Katri's partnered with Redo Norwich which works alongside charities and businesses to help them to reduce waste.
They help Katri source other materials she uses for her projects including rags and denim offcuts.
She added how she prides herself in sourcing good-quality materials to give them a new lease of life - and to keep them from landfill.
"Inspiration comes from everywhere.
"I get a lot of requests to try and make items.
"I find it really interesting to see normal clothes or accessories and think how I can flip it on its head.
"I say to people to contact me if an item breaks to see if I can repair it rather than throw it away. I haven't had any of those so far which is encouraging."
How she does it
When Katri has a collection of bike inner tubes from donations and friends she cuts out the pump attachments and splits the tubes in half lengthways to flatten them out.
Then they get shoved in her washing machine at her NR3 home for a thorough cleaning.
She explained: "I do a few at a time. I used to wash them in the bath but then I realised I wouldn't break the machine if I put them in.
"At least I haven't yet.

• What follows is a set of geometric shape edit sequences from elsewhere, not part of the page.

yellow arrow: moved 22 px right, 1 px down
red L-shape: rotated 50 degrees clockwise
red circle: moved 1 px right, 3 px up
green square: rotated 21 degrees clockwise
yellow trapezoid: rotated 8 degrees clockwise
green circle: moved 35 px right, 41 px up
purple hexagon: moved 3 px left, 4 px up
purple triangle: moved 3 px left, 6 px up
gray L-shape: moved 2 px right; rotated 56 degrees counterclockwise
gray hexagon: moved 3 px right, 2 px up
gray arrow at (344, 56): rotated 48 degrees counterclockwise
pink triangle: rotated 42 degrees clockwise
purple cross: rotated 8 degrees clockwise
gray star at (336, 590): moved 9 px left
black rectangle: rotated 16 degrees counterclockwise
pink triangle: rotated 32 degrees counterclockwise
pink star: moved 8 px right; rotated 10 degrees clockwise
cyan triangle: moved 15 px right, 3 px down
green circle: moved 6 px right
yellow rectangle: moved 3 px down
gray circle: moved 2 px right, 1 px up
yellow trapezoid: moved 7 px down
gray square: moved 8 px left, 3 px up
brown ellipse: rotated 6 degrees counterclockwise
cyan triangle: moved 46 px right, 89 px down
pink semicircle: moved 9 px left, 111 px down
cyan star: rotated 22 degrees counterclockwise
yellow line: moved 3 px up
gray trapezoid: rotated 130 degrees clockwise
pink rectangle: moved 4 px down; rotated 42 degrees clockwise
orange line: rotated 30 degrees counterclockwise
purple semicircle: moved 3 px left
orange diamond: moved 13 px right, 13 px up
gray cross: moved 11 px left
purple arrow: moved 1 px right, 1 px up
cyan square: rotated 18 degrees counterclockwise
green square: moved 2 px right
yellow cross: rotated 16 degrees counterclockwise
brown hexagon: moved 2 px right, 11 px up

Fingers crossed."
After the tubes are cleaned and dried she takes the tubes to her studio where she sorts through the material piece by piece to see what is strong and viable enough to work with.
"Usually I can use every bit just for different purposes," she said, adding that very little material is wasted. "But it's a lot of work."
From there she cuts the tubing to the desired length and shape for her desired design before attaching other materials and pieces.